A dispute service proposed by UK Finance, which represents banks, must include a broad range of interests and not impose a compensation cap, Hammond said in a letter released on Tuesday.
The voluntary scheme was proposed in response to a decade of campaigning by small firms who say they were mistreated by their banks in the wake of the 2008 financial crisis.
It is aimed at companies with a turnover of between 6.5 million and 10 million pounds which is above the eligibility threshold for taking complaints to Britain’s free Financial Services Ombudsman, leaving them facing a costly court case if they want to pursue a lender.
It includes a binding commitment on banks to pay compensation up to 350,000 pounds for “historic” complaints that date back to the financial crisis a decade ago, although the scheme could recommend a higher amount.

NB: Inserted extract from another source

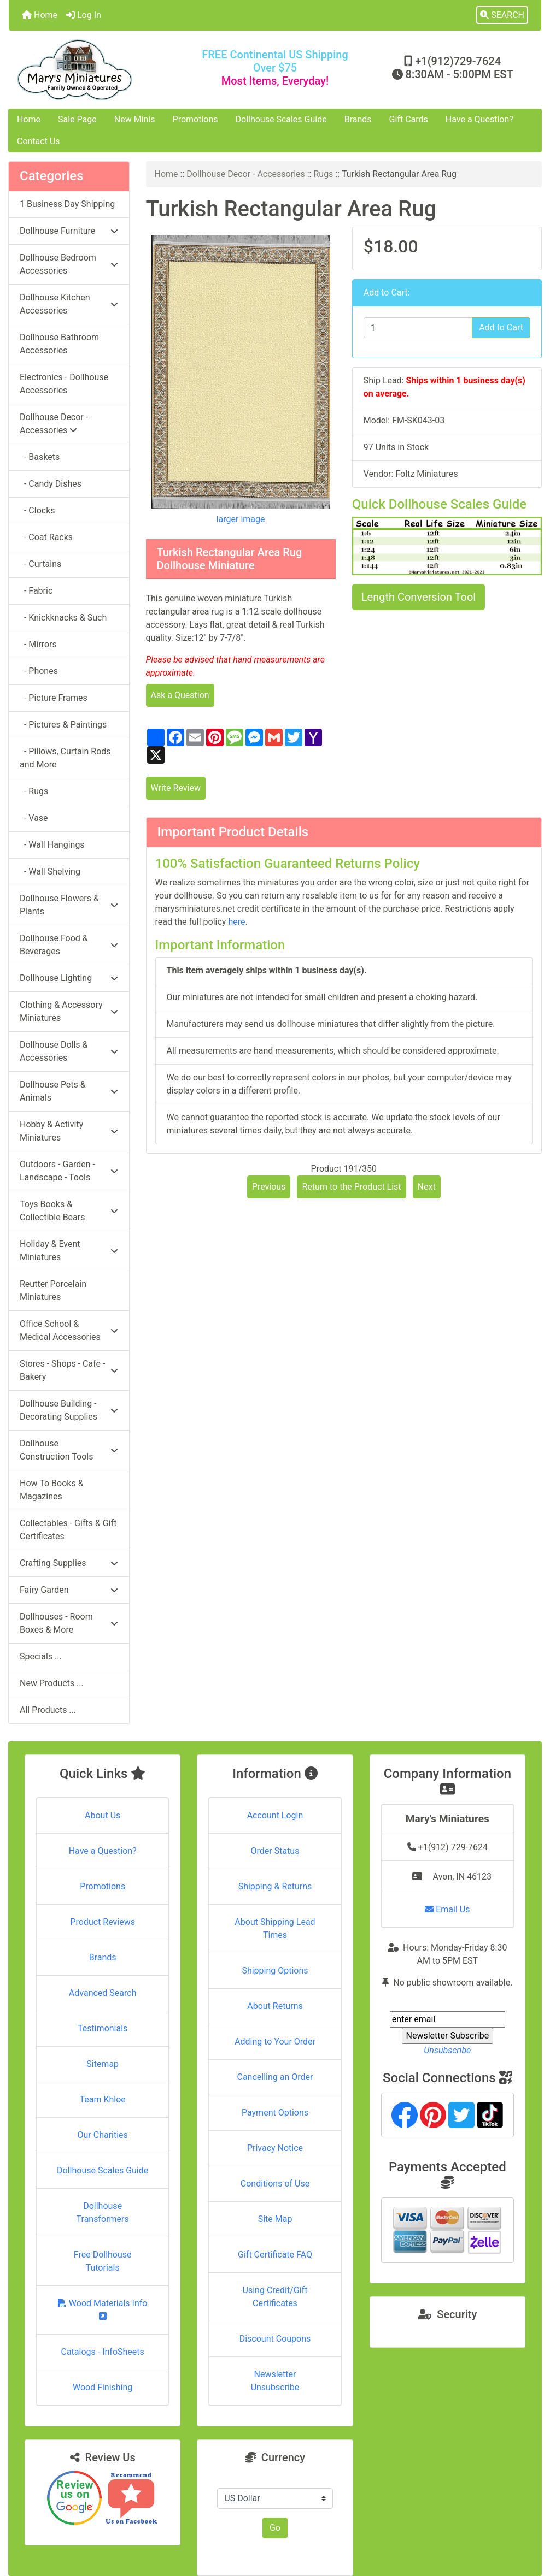 Image resolution: width=550 pixels, height=2576 pixels. I want to click on Discount Coupons, so click(275, 2338).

UK Finance, which declined to comment, is setting up a steering group to thrash out details of the new scheme, but lawmakers told Reuters this month it was too easy on banks.
Kevin Hollinrake, co-chair of the all-party parliamentary group for fair business banking (APPG), has said he would refuse a seat on the steering group unless concerns over eligibility, governance and claims limits were addressed.
Hammond, in a letter to UK Finance Chief Executive Stephen Jones, emphasised the need for the steering group to have “balanced representation” from banks, business representatives and other parties.
“It is vital that different perspectives are heard during this implementation stage, to ensure that the schemes are regarded as truly robust and independent,” Hammond said in the letter, which was dated Jan. 19.
Banks’ “default position” should be to pay whatever sum the new scheme awarded in compensation, Hammond said.
The APPG welcomed Hammond’s comments, saying: “We are particularly pleased that the Chancellor has set an expectation that the bank’s default position should be that there is no cap on the amount of compensation awarded.”